On a gray Monday morning, more than a dozen people gathered outside Cousin Danny’s, the now-shuttered strip club in West Philly where 31-year-old Maurice Adside was murdered in February.
“It was reported eight individuals have been killed since 2009 within two blocks of this bar,” said Bilal Qayyum, chairman of the new Philadelphia Anti-Violence Coalition, which is bringing together more than 35 community groups to coordinate efforts to deal with the rising number of murders.
While violent crime in the city has been on the decline over the last decade, homicides went up 13 percent in 2015.
Surrounded by members of the coalition, Qayyum vowed to change that statistic and to reduce the number of shootings this year.
“Everybody who’s standing around us are individuals and organizations out in the street every day trying to make a difference,” he said. “You can imagine what’s going to happen now that we agree to work together.”
Qayyum and coalition vice-chair, community activist Taleah Taylor, first discussed the idea of uniting anti-violence groups across the city in November. Taylor said group leaders have met with Police Commissioner Richard Ross and have his support. A department representative confirmed the meeting.
The coalition’s plans include creating programs for young people, pushing for gun control legislation, and organizing street teams to go door-to-door in neighborhoods affected by violence. Organizers hope that by bringing these groups together, they will be able to serve victims’ families better and more effectively work with those causing problems that lead to shootings.
“A lot of organizations are doing it off the muscle,” Taylor said. “We’re not funded and we do it on our own and out of our own money.

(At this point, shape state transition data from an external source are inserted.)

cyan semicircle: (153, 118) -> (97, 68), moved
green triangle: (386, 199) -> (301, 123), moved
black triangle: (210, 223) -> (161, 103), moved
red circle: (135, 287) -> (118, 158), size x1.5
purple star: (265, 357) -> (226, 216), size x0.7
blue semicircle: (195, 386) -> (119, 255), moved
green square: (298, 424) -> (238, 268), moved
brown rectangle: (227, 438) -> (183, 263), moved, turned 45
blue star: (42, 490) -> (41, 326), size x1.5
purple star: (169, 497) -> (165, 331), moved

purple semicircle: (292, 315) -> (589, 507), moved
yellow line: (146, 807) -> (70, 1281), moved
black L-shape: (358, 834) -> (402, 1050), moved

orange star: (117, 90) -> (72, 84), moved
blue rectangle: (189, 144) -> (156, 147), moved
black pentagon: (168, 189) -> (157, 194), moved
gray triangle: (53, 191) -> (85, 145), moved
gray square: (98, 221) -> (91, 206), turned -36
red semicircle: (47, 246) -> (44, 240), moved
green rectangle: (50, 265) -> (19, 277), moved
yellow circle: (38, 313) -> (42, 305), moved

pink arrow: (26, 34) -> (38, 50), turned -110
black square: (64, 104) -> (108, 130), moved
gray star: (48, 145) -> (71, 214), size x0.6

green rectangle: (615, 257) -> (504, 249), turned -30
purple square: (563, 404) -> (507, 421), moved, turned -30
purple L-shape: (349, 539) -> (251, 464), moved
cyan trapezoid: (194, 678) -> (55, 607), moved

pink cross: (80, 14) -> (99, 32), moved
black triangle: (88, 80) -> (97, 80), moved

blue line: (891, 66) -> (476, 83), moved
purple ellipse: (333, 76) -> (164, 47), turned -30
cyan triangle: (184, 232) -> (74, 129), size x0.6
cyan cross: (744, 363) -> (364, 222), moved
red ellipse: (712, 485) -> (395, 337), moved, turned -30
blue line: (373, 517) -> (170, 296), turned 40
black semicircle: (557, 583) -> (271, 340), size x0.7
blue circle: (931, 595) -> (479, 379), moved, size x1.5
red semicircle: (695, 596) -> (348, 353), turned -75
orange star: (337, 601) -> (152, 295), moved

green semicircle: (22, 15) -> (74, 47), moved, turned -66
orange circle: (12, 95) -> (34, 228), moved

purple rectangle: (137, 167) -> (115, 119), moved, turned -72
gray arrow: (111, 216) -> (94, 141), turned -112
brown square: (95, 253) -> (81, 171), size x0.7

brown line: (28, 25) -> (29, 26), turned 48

It’s easier for us to come together collectively … because a lot of people aren’t getting the resources they need to help these families.”
The coalition includes individuals and groups that have been working to combat gun violence for a long time, including Dorothy Johnson-Speight who founded Mothers in Charge after her son was murdered in 2001.
“We’ve been on the ground doing this work for quite a while,” she said. “It doesn’t feel different, it feels good that we’re doing it with a collective body.”